Five minutes later, in one of the Seneca's whale boats, the boys were skimming over the sea toward the melancholy old derelict. As they glided along, the bell kept up its monotonous booming with the regularity of a shore bell summoning worshippers to church.
As the whaleboat was pulled around the derelict's stern they could see a name painted on the square counter, surrounded with many a scroll and flourish in the antique manner. These flourishes had once been gilded and painted, but the gilt and color had long since worn off them.
"Good Hope of Portland, Me.," read out Rob. "What a contrast between her name and her fate!"
"Bom-boom," tolled the bell as if in answer to him.
"She must have been one of those old-time clippers that sailed round the Horn with Yankee notions for the Spice Islands and China, and came back with tea and other Oriental goods," opined Ensign Hargreaves.
"She was a fine ship in her day, sir," ventured the old quartermaster who pulled stroke oar.
"Aye, aye, Tarbox; in those days the American mercantile marine was a thing to be proud of," agreed the ensign. "To-day not one-tenth of the craft that used to fly the Stars and Stripes remain afloat. They have vanished and their keels sweep the sea no more."
By this time they had arrived below the derelict's port main chains. From these several bleached ropes hung down, but all proved too rotten to support the weight of a Boy Scout, let alone a man. But by good fortune a chain, rusty, but still strong seemingly, depended from the bows of the old craft. This withstood a test, and, led by Ensign Hargreaves, the boys clambered on deck. Quartermaster Tarbox and the four sailors who had manned the oars were left in the boat.
The boys' hearts beat a little faster as they stood on the forecastle of the abandoned Good Hope. Nor was this caused by the exertion of the climb altogether. There was something uncanny in standing upon that long-untrodden deck, while right below the break in the forecastle the bell kept up its doomsday-like tolling.

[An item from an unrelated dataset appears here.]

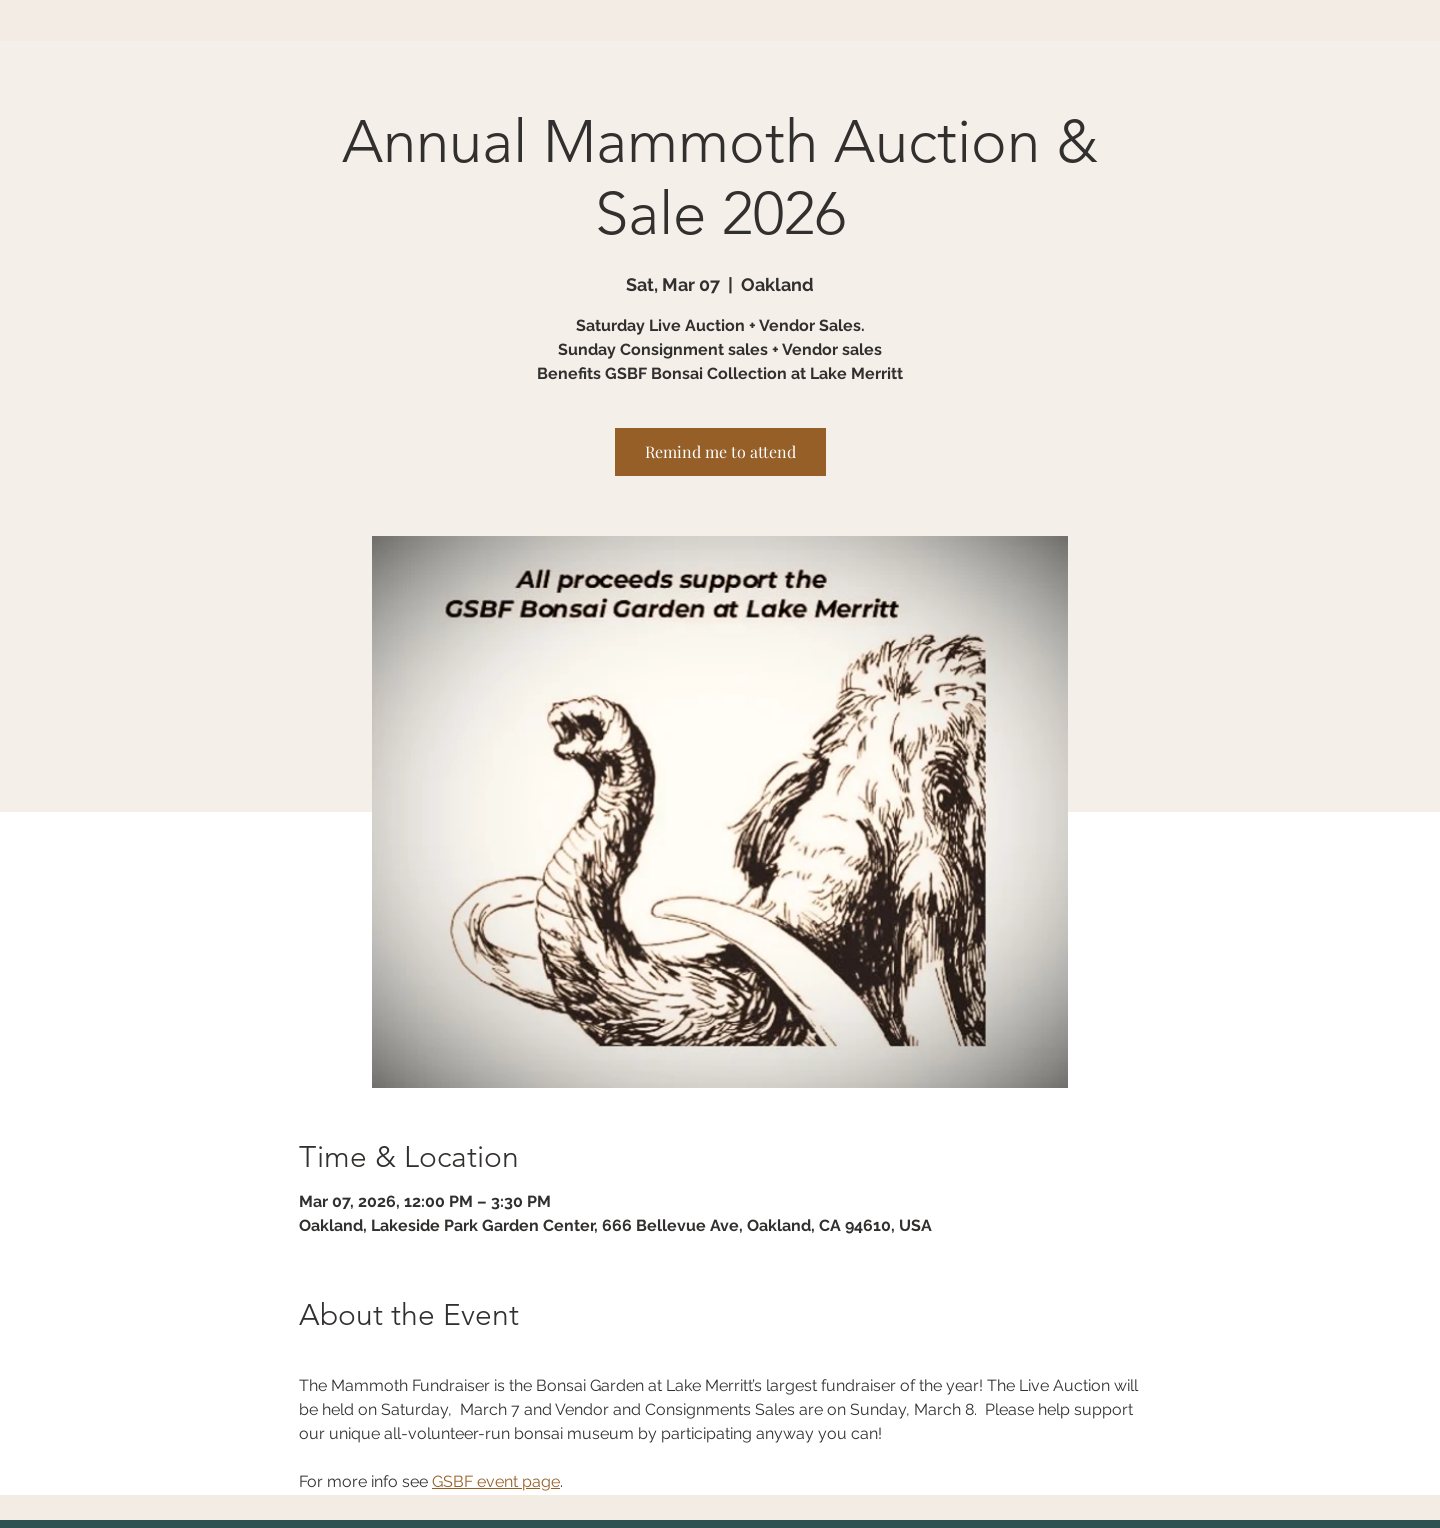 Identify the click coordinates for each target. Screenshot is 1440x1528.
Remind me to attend (720, 451)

The ensign's first task was to make fast a lanyard to the clapper of the dismal thing, and thereafter their nerves felt steadier. With the dying out of the clamor of the bell, a death-like hush fell over the abandoned ship. Only the rippling complaint of the water as she rolled to and fro broke the stillness. The boys actually found themselves talking in whispers under the spell that hung above the decks of the ill-fated Good Hope.